Dopo il Terremoto di Amatrice pronta la casa

Il terremoto del 2016 non ha scalfito la forza d’animo della popolazione di Amatrice, già dal giorno dopo ogni abitante ha provveduto come poteva a ricostruire.

Ad oggi l’impegno non si ferma, ed anzi di fa sempre più forte contro ogni sfida, anche e soprattutto contro quelle per riportare la vita alla normalità.

Ed anche noi abbiamo voluto dare il nostro contributo supportando una struttura simbolo per Amatrice: la “Casa della Montagna” costruita laddove c’era la Scuola Media Capranica distrutta dal terremoto come simbolo delle montagne della rinascita.

La prima pietra della Casa era stata posata l’11 dicembre 2018. Ieri sono state celebrate la fine dei lavori e l’inaugurazione della palestra indoor di arrampicata, disegnata dal climber laziale Armando Onorati. A novembre la struttura diventerà pienamente operativa. Sono venuto per la prima volta ad Amatrice pochi giorni dopo le scosse del 24 agosto” ha ricordato Vincenzo Torti, presidente generale del CAI. “Marco Salvetta, all’epoca presidente della Sezione di Amatrice, mi ha detto subito che per far rinascere la cittadina ci voleva una Casa della Montagna. Eccola qui”. 

 

Domenica 22 settembre è stato il giorno della festa di fine lavori di costruzione , fortemente voluta dal Club alpino, con il fondamentale contributo di Anpas (Associazione nazionale pubbliche assistenze); noi dell’UNIPROMOS abbiamo fatto la nostra parte donando delle carrozzina si chiama Joëlette: una carrozzina speciale da fuori-strada , ad una ruota centrale ammortizzata sotto il sellino, che permette a disabile non deambulante di partecipare ad una o più escursioni su sentieri certificati LH, con l’aiuto di due o più accompagnatori. Si tratta di uno speciale apparecchio da trasporto a una sola ruota con sospensione e freno, che viene tenuto da due accompagnatori mediante appositi bracci davanti e dietro. La carrozzina da fuoristrada è in acciaio leggero con un regolatore di inclinazione e consente il trasporto di una persona anche nei sentieri più stretti e impervi. La Joëlette permette così anche ai disabili motori non deambulanti di partecipare a escursioni in montagna, uscite di educazione ambientale e in genere attività in ambiente naturale.

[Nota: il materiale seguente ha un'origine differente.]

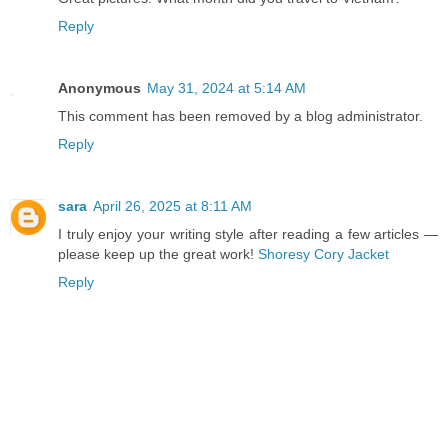
Reply
Anonymous
May 31, 2024 at 5:14 AM
This comment has been removed by a blog administrator.
Reply
sara
April 26, 2025 at 8:11 AM
I truly enjoy your writing style after reading a few articles —
please keep up the great work!
Shoresy Cory Jacket
Reply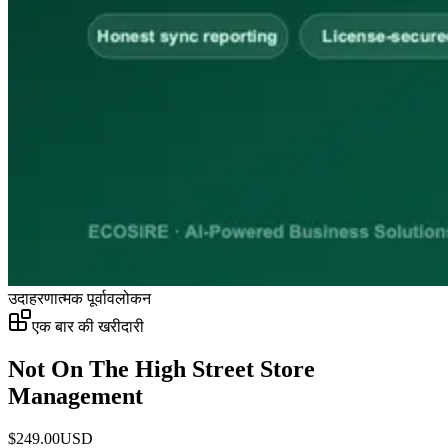
उदाहरणात्मक पूर्वावलोकन
एक बार की खरीदारी
Not On The High Street Store
Management
$
249.00
USD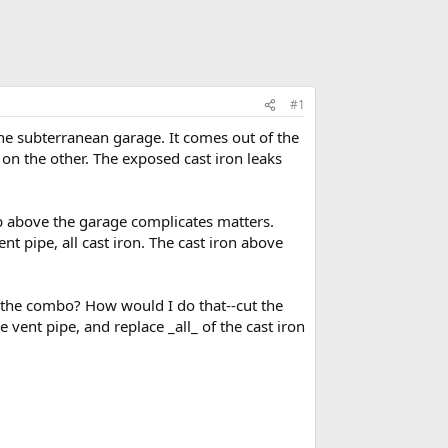
#1
he subterranean garage. It comes out of the
 on the other. The exposed cast iron leaks
tub above the garage complicates matters.
ent pipe, all cast iron. The cast iron above
o the combo? How would I do that--cut the
vent pipe, and replace _all_ of the cast iron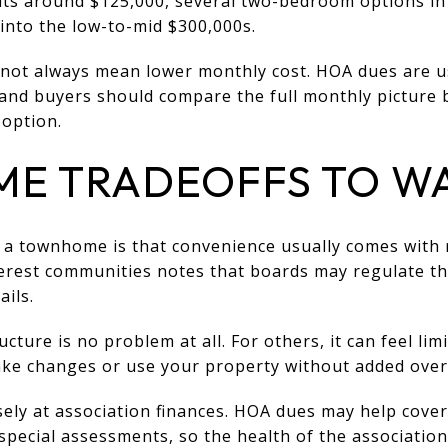
nits around $125,000, several two-bedroom options in
into the low-to-mid $300,000s.
oes not always mean lower monthly cost. HOA dues are 
nd buyers should compare the full monthly picture 
option.
E TRADEOFFS TO W
h a townhome is that convenience usually comes with 
rest communities notes that boards may regulate thi
ails.
cture is no problem at all. For others, it can feel limi
e changes or use your property without added over
sely at association finances. HOA dues may help cove
pecial assessments, so the health of the association 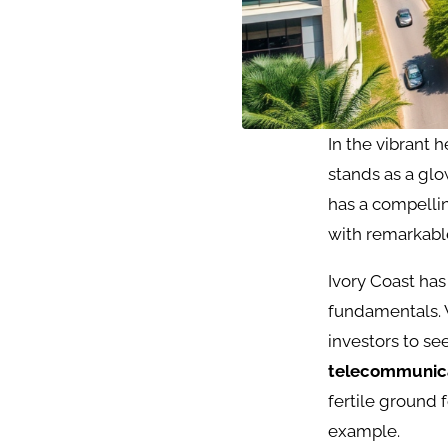
In the vibrant h
stands as a glo
has a compelli
with remarkable
Ivory Coast h
fundamentals. 
investors to se
telecommunic
fertile ground 
example.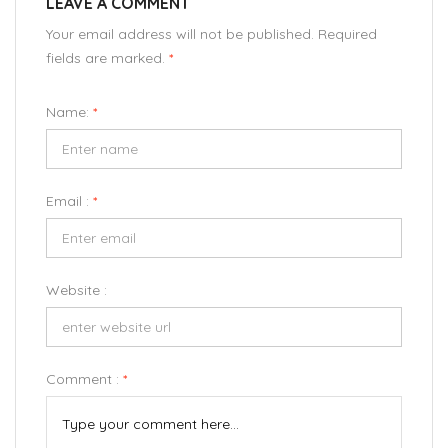
LEAVE A COMMENT
Your email address will not be published. Required
fields are marked.
*
Name:
*
Email :
*
Website :
Comment :
*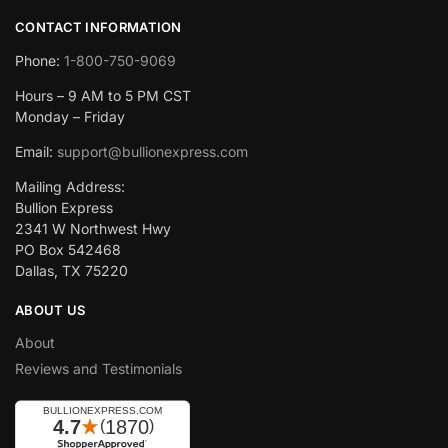
CONTACT INFORMATION
Phone:
1-800-750-9069
Hours – 9 AM to 5 PM CST
Monday – Friday
Email:
support@bullionexpress.com
Mailing Address:
Bullion Express
2341 W Northwest Hwy
PO Box 542468
Dallas, TX 75220
ABOUT US
About
Reviews and Testimonials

La nuova carrozzina, già diffusa in Francia da molti anni, è utilizzata da quasi vent’anni da diverse organizzazioni operanti nella zona transalpina  e nell’Appennino.

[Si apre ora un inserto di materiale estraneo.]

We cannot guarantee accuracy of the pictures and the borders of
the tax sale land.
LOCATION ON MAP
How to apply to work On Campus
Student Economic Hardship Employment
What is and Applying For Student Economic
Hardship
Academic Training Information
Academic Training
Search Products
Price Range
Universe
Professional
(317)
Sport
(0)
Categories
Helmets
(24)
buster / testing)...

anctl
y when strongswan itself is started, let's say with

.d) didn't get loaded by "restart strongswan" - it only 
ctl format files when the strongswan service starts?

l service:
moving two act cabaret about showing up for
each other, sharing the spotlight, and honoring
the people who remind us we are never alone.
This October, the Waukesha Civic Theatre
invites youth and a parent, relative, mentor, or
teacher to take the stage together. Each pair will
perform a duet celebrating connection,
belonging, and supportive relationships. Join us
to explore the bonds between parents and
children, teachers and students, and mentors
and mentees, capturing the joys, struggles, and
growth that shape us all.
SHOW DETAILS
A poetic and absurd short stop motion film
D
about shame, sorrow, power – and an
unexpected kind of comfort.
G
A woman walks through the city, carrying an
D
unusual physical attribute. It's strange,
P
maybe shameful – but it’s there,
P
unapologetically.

Nelle prossime settimane i soci del CAI di Amatrice, con il loro presidente Franco Tanzi e gli amici delle altre sezioni del Lazio, dovranno completare gli arredi della Casa della Montagna. Un compito che non dovrebbe porre particolari problemi. Più impegnativo, soprattutto nei mesi più freddi dell’anno, sarà riempire di contenuti il progetto. Il successo degli eventi del ciclo “Montagne in movimento”, con ospiti come Erri De Luca e Manolo, dimostra che da questo punto di vista i soci di Amatrice hanno ben poco da imparare.